Long lists of causes of peripheral neuropathy make peripheral nerve disease a dry and uninspiring subjectOverell JR Peripheral neuropathy: pattern recognition for the pragmatist Practical Neurology 2011;11:62-70
This page examines sensory changes caused by involvement of multiple nerves = polyneuropathy.
Pathophysiology
- Axonal polyneuropathy (most common)
- Axons degenerate in distal-to-proximal pattern.
- Axonal vulnerability is correlated with length; longer axons are the first to be affected, producing LL symptoms/signs, sensory > motor
- Progresses to weakness of the LL and UL producing a “glove and stocking” sensory loss
- Can progress to intercostal nerves and sternal sensory loss
- Causes include:
- Diabetes
- Alcohol
- Amyloidosis
- Hypothyroidism
- Vitamin deficiencies (B12, folate)
- Lyme disease
- Hereditary Motor and Sensory Neuropathy Type II
- Demyelinating polyneuropathy
- Causes include:
- Guillain-Bare syndrome
- Chronic inflammatory demyelinating polyneuropathy (CIDP)

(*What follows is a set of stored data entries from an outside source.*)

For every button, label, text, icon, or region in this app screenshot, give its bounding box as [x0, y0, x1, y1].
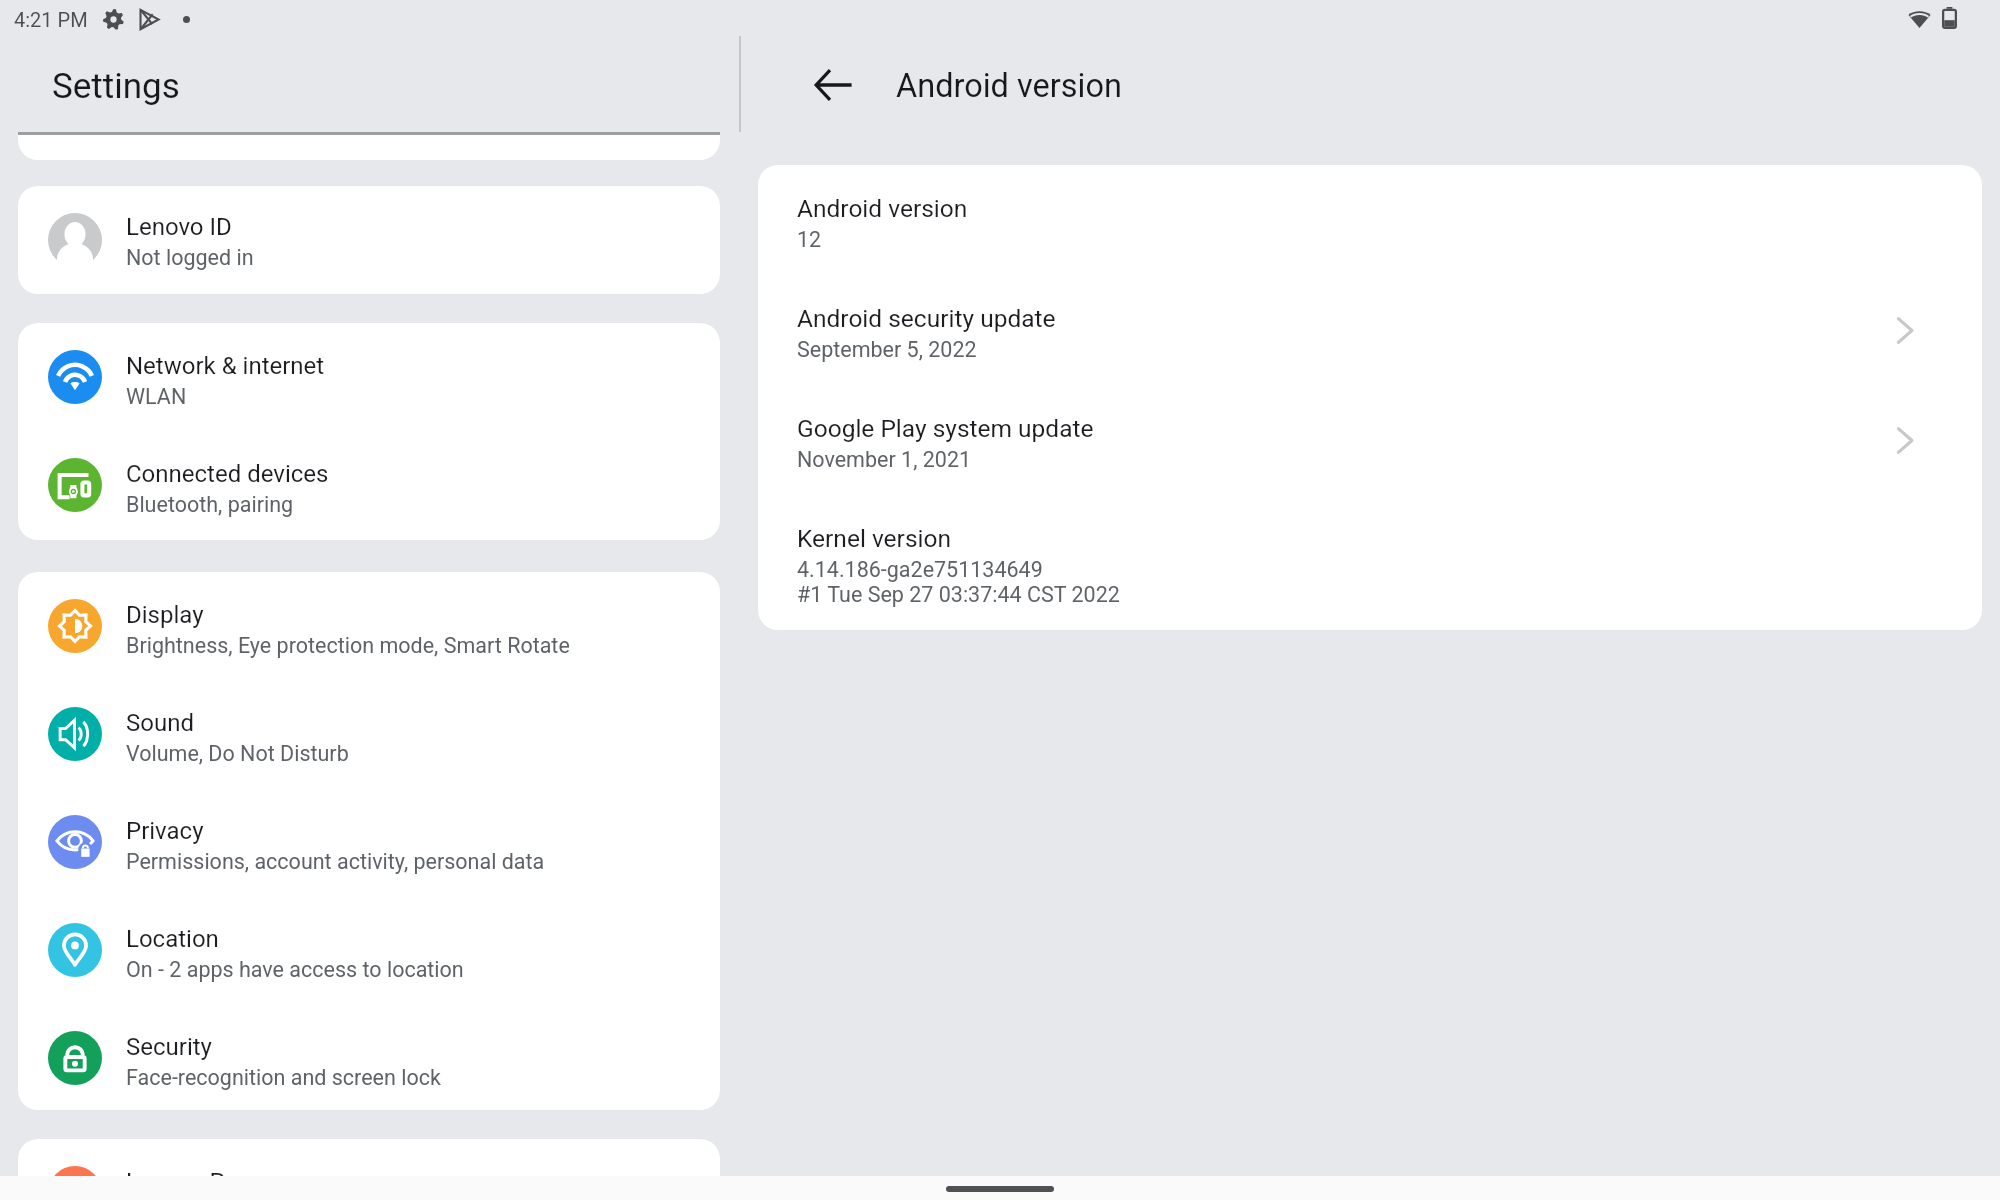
button[interactable]: Connected devices	[18, 431, 720, 539]
staticText: Kernel version	[797, 524, 952, 553]
staticText: Privacy	[126, 817, 204, 845]
button[interactable]: Android security update	[758, 275, 1982, 385]
button[interactable]: Lenovo Pen	[18, 1139, 720, 1200]
staticText: Brightness, Eye protection mode, Smart R…	[126, 633, 570, 658]
staticText: September 5, 2022	[797, 337, 977, 362]
staticText: Lenovo Pen	[126, 1168, 251, 1196]
button[interactable]: Lenovo ID	[18, 186, 720, 294]
button[interactable]: Google Play system update	[758, 385, 1982, 495]
staticText: Display	[126, 601, 204, 629]
staticText: Volume, Do Not Disturb	[126, 741, 349, 766]
staticText: Bluetooth, pairing	[126, 492, 294, 517]
staticText: Security	[126, 1033, 212, 1061]
staticText: Face-recognition and screen lock	[126, 1065, 441, 1090]
staticText: Android security update	[797, 304, 1056, 333]
staticText: Network & internet	[126, 352, 325, 380]
button[interactable]: Location	[18, 896, 720, 1004]
staticText: November 1, 2021	[797, 447, 972, 472]
button[interactable]: Privacy	[18, 788, 720, 896]
other: More notifications	[183, 16, 190, 23]
other: Open	[1887, 424, 1920, 457]
other: Settings notification	[103, 9, 124, 30]
button[interactable]: Kernel version	[758, 495, 1982, 605]
button[interactable]: Display	[18, 572, 720, 680]
button[interactable]: Android version	[758, 165, 1982, 275]
staticText: Settings	[52, 66, 180, 107]
staticText: Location	[126, 925, 219, 953]
staticText: Android version	[896, 67, 1122, 105]
staticText: Google Play system update	[797, 414, 1094, 443]
other: Battery	[1942, 7, 1957, 29]
staticText: Permissions, account activity, personal …	[126, 849, 545, 874]
other: Wi-Fi	[1908, 8, 1931, 29]
staticText: #1 Tue Sep 27 03:37:44 CST 2022	[797, 582, 1120, 607]
staticText: Sound	[126, 709, 194, 737]
button[interactable]: Network & internet	[18, 323, 720, 431]
staticText: Connected devices	[126, 460, 329, 488]
staticText: 12	[797, 227, 822, 252]
other: Open	[1887, 314, 1920, 347]
button[interactable]: Security	[18, 1004, 720, 1110]
staticText: WLAN	[126, 384, 187, 409]
staticText: Lenovo ID	[126, 213, 232, 241]
other: Google Play notification	[138, 9, 159, 30]
button[interactable]: Sound	[18, 680, 720, 788]
button[interactable]: Back	[810, 61, 858, 109]
staticText: On - 2 apps have access to location	[126, 957, 464, 982]
staticText: Not logged in	[126, 245, 254, 270]
staticText: Android version	[797, 194, 968, 223]
staticText: 4:21 PM	[14, 8, 88, 31]
staticText: 4.14.186-ga2e751134649	[797, 557, 1043, 582]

- Hereditary Motor and Sensory Neuropathy Types I & III (e.g. Charcot-Marie-Tooth)
- Myeloma
- Refsum’s = AR peroxisomal disorder leading to an accumulation of phytanic acid
- POEMS paraneoplastic syndrome = Polyneuropathy, Organomegaly, Endocrinopathy, Myeloma protein, Skin changes
- HIV
- Causes include:
Symptoms
- Classically the glove and stocking distribution
- Symmetrical distal sensory loss, burning, with varying degrees of reflex loss or weakness, most commonly LL>UL.

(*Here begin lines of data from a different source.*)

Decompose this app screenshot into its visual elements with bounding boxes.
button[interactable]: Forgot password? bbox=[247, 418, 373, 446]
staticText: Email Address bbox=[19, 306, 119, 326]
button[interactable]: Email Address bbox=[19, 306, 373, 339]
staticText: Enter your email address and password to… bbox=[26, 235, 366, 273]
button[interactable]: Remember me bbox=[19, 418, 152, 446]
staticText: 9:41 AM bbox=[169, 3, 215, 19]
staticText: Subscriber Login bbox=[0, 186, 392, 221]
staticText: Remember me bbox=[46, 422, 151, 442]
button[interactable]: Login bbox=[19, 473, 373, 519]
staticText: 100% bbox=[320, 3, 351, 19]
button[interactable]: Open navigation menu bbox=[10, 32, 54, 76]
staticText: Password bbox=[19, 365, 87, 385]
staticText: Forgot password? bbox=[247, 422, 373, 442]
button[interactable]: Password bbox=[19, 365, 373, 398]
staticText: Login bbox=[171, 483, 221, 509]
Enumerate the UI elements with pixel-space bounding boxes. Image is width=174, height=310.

- Border between normal and absent sensation is usually gradual (in contrast to functional sensory loss)
- Demyelinating sensory neuropathies tend to produce parasthesia.
- The figure below summarises modalities commonly affected:
On examination
- Skin: shiny, dry, hair loss, ulcers (autonomic neuropathy)
- Skin can appear red, warm and swollen, or pale and cool with autonomic dysfunction.
- If chronic – Charcot’s joints (loss of pain and proprioception)
- Ataxia (loss of proprioception)
- Romberg sign +ve (indicating a sensory ataxia vs. cerebellar ataxia)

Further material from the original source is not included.